- **Exercise**
Copy exactly the lines of the records below, and only those lines, beginning with the line that contains "онлайн-сервисов и интернет" and ending with the line that contains "Проектирование и монтаж ЛВС и СКС. Кому".

- **Given records**
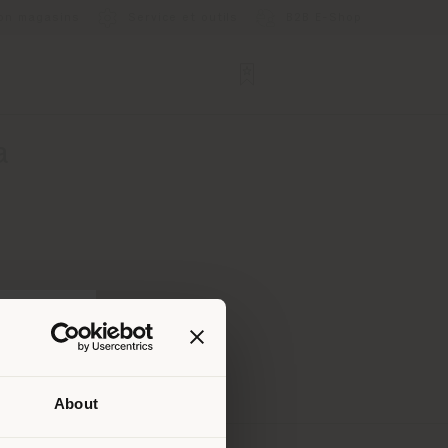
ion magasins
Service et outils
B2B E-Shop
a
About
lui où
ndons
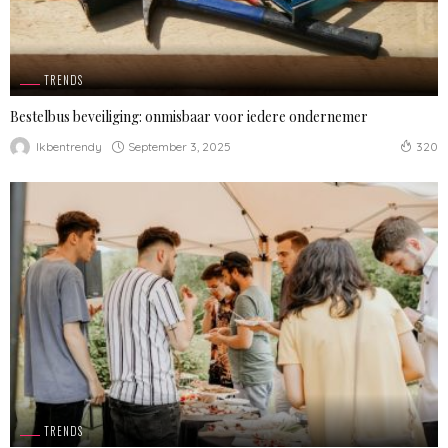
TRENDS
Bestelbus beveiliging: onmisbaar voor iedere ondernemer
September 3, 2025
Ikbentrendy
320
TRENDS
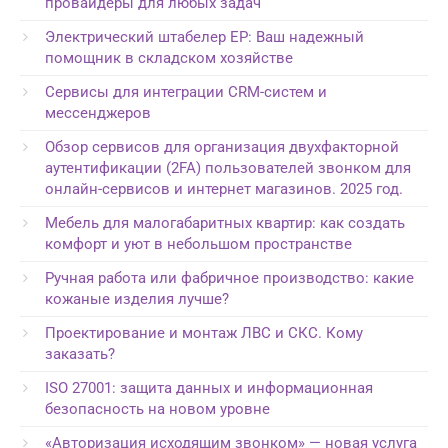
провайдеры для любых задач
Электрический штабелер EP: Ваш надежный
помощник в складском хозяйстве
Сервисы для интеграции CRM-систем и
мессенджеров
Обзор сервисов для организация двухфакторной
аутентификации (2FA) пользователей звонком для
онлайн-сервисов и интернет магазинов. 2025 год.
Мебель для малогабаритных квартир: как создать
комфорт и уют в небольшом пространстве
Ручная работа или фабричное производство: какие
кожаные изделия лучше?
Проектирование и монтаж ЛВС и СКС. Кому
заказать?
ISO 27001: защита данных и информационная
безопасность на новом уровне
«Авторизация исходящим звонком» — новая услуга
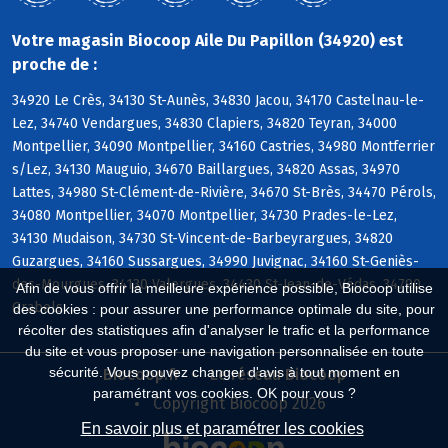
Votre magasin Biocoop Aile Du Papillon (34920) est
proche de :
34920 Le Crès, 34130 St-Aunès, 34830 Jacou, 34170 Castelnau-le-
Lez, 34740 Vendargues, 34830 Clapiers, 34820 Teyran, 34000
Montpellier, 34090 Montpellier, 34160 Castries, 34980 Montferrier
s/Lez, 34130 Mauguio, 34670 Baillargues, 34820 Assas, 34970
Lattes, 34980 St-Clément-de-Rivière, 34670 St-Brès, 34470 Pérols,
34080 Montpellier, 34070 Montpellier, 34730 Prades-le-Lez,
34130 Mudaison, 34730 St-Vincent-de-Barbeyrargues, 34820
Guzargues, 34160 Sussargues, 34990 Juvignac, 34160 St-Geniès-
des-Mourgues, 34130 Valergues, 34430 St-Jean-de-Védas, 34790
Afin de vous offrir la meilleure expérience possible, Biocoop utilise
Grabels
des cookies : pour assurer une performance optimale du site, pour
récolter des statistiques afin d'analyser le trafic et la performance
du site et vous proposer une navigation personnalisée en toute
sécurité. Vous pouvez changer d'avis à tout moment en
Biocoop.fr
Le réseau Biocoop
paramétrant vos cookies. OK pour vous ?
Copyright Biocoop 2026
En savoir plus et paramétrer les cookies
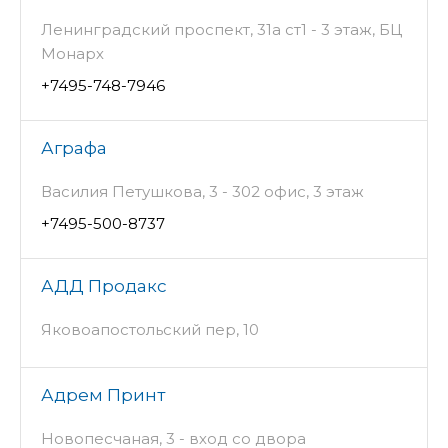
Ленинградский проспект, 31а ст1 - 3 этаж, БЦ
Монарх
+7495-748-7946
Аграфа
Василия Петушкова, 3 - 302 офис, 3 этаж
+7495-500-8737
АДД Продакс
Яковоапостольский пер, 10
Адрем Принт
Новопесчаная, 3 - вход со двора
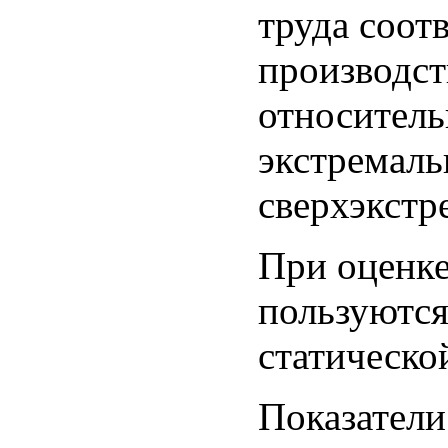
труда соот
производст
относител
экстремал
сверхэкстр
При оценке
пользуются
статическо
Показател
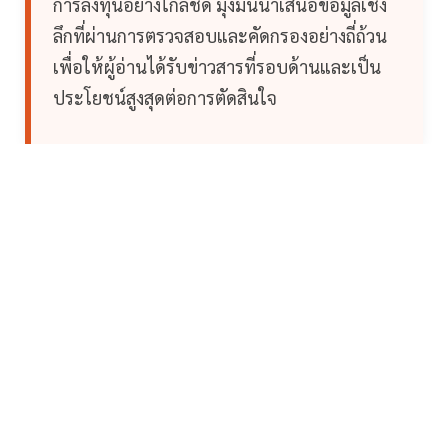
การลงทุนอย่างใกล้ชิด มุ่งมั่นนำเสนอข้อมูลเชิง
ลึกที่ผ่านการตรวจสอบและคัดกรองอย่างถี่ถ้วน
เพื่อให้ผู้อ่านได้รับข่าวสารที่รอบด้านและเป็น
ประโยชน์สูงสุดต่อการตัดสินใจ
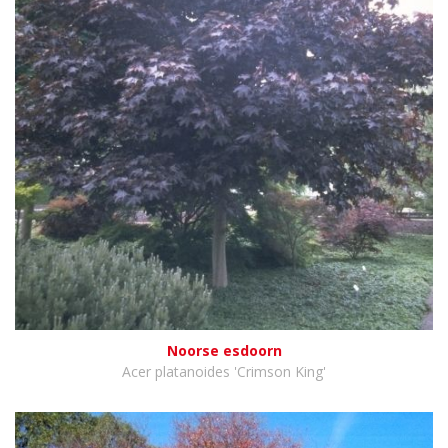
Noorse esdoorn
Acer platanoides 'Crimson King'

- **Task output**
онлайн-сервисов и интернет магазинов. 2025 год.
Мебель для малогабаритных квартир: как создать
комфорт и уют в небольшом пространстве
Ручная работа или фабричное производство: какие
кожаные изделия лучше?
Проектирование и монтаж ЛВС и СКС. Кому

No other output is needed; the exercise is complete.